● **Work order**
Please retype the material beneath this task exactly, starting with its first line and finishing with the line containing "Privacy Policy (349, 704)".

● **Information given**
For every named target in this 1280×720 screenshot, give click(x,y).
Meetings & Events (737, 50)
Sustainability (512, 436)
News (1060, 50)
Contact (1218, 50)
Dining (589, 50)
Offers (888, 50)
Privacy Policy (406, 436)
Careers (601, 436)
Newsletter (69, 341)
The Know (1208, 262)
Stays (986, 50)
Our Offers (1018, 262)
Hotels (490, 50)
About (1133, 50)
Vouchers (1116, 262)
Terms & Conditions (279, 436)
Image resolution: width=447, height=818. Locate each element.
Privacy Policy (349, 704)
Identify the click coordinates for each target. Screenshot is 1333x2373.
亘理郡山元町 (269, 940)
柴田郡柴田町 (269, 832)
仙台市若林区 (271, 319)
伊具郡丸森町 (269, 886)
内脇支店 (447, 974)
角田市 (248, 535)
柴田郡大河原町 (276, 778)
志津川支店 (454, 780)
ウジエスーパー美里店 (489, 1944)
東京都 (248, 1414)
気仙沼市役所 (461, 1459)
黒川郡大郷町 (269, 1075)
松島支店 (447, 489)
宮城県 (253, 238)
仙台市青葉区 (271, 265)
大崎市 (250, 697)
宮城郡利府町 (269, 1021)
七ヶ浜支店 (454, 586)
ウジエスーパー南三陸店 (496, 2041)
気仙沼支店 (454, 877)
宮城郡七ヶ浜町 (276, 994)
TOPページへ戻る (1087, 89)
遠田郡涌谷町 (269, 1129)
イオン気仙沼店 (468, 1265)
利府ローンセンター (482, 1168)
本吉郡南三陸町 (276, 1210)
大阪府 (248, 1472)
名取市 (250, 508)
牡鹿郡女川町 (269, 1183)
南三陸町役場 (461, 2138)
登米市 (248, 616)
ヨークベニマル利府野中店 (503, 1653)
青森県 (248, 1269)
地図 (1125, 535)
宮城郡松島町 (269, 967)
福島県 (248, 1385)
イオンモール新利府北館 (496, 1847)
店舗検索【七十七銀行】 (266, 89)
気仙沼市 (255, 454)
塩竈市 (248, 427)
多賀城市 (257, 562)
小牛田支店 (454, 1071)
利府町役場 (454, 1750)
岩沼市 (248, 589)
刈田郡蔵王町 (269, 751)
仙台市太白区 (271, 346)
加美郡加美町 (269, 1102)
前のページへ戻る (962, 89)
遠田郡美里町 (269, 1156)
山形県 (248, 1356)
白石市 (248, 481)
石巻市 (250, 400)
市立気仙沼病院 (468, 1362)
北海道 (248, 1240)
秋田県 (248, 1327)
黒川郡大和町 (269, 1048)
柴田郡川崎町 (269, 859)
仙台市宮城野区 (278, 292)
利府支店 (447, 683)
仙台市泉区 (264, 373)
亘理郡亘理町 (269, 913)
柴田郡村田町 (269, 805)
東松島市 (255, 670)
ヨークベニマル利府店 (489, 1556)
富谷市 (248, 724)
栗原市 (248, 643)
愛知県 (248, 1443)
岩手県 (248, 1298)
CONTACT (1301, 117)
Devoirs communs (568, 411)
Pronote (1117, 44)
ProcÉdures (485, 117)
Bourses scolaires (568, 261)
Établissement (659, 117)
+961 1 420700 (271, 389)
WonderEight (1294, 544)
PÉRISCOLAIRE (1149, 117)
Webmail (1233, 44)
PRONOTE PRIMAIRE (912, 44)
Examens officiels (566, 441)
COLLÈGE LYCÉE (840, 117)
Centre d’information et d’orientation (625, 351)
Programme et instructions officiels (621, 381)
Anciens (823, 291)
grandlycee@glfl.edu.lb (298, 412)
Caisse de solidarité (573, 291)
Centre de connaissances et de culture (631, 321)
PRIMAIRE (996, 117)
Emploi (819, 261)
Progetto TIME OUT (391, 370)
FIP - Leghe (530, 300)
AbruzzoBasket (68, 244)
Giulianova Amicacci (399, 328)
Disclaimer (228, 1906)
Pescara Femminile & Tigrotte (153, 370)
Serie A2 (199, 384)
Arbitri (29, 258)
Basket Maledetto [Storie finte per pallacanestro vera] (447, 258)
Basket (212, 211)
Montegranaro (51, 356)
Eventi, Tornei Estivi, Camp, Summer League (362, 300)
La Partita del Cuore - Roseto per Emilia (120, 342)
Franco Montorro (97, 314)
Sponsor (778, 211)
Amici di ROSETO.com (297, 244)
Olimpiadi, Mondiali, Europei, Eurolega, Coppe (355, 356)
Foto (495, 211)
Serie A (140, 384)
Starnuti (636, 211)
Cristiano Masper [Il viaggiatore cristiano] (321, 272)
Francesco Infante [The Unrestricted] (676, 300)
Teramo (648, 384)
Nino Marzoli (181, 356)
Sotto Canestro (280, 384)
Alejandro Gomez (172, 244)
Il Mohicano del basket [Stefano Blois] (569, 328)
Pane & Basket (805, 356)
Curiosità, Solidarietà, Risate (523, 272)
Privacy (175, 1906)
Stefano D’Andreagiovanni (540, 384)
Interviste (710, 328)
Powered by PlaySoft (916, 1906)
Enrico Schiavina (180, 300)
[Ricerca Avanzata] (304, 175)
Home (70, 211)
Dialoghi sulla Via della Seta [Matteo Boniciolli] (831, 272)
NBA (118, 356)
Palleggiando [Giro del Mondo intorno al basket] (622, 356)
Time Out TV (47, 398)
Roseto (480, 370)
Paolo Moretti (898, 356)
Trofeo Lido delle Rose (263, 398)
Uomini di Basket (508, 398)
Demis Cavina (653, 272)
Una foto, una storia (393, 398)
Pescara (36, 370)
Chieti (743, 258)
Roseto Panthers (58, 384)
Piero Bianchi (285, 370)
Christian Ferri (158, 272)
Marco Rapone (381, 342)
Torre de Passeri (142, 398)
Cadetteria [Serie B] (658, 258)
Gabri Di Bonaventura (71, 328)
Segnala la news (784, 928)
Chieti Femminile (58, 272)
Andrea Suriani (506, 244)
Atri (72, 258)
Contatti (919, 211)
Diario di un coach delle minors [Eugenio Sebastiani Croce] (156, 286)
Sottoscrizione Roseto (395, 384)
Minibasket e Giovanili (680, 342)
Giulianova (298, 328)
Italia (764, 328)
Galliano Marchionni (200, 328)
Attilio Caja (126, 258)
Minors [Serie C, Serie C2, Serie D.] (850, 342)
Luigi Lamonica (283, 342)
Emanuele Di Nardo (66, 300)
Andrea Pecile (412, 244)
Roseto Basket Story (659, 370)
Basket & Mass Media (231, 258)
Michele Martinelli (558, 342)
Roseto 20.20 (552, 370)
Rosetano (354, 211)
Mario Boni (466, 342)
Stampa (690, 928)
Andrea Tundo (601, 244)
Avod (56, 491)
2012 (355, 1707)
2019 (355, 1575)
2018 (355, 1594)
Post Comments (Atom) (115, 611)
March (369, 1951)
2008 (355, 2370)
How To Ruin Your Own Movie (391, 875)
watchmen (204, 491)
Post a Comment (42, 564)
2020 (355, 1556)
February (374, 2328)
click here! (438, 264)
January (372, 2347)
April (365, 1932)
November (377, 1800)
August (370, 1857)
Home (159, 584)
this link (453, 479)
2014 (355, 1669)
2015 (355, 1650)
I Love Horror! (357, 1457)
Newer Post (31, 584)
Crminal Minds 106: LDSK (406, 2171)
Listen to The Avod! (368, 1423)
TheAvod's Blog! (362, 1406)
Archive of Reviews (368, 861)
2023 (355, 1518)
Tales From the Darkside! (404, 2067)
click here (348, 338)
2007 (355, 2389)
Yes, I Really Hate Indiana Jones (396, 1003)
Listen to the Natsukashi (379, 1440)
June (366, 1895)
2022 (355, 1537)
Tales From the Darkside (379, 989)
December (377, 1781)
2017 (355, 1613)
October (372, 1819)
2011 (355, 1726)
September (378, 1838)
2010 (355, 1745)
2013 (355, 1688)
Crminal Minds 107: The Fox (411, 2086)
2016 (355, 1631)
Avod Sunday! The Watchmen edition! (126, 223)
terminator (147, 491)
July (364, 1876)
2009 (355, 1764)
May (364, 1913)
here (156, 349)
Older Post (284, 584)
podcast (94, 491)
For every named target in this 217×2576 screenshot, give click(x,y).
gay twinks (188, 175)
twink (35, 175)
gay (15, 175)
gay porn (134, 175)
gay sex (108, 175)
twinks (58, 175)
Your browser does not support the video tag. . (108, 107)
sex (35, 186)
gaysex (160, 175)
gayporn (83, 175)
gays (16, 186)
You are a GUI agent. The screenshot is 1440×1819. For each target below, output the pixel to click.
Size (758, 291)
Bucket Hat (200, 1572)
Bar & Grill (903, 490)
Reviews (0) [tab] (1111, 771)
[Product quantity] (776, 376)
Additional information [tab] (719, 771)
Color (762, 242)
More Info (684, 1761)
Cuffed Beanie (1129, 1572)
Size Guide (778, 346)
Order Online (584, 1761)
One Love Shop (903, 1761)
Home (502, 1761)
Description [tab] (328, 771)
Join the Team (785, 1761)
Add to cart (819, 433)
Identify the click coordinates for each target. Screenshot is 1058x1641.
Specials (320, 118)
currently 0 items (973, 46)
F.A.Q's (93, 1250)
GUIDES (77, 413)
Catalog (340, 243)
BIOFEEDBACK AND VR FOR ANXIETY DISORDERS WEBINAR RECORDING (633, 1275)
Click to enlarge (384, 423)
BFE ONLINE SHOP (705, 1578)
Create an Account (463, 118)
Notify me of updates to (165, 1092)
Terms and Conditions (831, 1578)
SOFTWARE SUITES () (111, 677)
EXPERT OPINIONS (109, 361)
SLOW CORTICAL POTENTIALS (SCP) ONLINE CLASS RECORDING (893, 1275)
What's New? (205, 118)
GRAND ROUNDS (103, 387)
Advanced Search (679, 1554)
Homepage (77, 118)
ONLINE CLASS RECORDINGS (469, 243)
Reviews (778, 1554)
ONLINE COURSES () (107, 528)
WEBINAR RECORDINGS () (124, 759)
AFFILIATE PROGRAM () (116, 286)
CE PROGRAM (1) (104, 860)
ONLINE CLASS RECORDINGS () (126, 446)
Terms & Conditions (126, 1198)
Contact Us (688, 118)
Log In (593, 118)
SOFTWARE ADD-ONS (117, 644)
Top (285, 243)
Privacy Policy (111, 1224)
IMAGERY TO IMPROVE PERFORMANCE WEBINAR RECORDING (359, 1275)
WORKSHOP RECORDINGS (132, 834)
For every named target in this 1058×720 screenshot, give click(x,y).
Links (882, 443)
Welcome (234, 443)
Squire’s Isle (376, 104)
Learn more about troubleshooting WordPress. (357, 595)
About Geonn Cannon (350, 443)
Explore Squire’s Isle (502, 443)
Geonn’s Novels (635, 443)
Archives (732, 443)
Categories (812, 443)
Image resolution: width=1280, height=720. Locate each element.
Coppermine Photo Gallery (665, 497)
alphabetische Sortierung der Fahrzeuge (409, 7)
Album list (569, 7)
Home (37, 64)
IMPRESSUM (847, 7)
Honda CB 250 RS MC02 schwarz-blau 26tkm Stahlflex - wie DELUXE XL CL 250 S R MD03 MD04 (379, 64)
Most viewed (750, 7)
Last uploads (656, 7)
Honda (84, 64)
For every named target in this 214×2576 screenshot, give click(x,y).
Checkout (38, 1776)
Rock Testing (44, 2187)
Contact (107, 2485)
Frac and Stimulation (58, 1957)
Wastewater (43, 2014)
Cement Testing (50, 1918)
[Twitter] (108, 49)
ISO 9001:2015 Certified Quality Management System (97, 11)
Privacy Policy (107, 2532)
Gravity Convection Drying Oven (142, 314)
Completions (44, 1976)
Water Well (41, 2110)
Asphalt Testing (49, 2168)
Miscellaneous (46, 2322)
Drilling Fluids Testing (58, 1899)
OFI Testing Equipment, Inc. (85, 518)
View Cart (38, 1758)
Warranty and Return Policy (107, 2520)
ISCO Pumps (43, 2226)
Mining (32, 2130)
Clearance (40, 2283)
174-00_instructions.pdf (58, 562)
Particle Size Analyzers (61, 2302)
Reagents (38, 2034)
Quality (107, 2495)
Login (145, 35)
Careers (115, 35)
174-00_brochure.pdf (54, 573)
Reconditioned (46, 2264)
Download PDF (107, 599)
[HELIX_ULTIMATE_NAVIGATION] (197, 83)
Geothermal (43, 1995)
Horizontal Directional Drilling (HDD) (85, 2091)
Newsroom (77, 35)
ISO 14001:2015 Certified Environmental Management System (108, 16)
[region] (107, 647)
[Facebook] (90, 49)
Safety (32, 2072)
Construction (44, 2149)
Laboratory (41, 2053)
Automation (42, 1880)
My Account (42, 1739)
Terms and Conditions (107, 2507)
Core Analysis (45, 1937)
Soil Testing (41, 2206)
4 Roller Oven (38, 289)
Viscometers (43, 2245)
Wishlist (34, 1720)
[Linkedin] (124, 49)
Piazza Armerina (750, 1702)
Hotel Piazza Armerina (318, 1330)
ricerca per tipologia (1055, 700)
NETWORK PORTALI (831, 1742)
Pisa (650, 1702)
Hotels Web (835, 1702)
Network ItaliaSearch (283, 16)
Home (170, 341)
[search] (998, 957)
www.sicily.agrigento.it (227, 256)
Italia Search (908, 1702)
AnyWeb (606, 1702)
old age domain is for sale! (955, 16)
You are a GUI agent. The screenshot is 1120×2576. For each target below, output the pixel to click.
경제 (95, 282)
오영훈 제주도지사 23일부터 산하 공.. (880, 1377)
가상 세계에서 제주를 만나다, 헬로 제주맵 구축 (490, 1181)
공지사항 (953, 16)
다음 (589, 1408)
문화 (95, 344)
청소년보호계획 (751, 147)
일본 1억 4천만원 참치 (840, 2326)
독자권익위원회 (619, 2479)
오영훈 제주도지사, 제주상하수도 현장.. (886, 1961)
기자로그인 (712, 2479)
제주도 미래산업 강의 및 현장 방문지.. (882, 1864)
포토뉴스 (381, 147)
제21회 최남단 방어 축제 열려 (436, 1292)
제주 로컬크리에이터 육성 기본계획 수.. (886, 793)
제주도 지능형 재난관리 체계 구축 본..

● **Answer to this task**
For every named target in this 1280×720 screenshot, give click(x,y).
Meetings & Events (737, 50)
Sustainability (512, 436)
News (1060, 50)
Contact (1218, 50)
Dining (589, 50)
Offers (888, 50)
Privacy Policy (406, 436)
Careers (601, 436)
Newsletter (69, 341)
The Know (1208, 262)
Stays (986, 50)
Our Offers (1018, 262)
Hotels (490, 50)
About (1133, 50)
Vouchers (1116, 262)
Terms & Conditions (279, 436)
Image resolution: width=447, height=818. Locate each element.
Privacy Policy (349, 704)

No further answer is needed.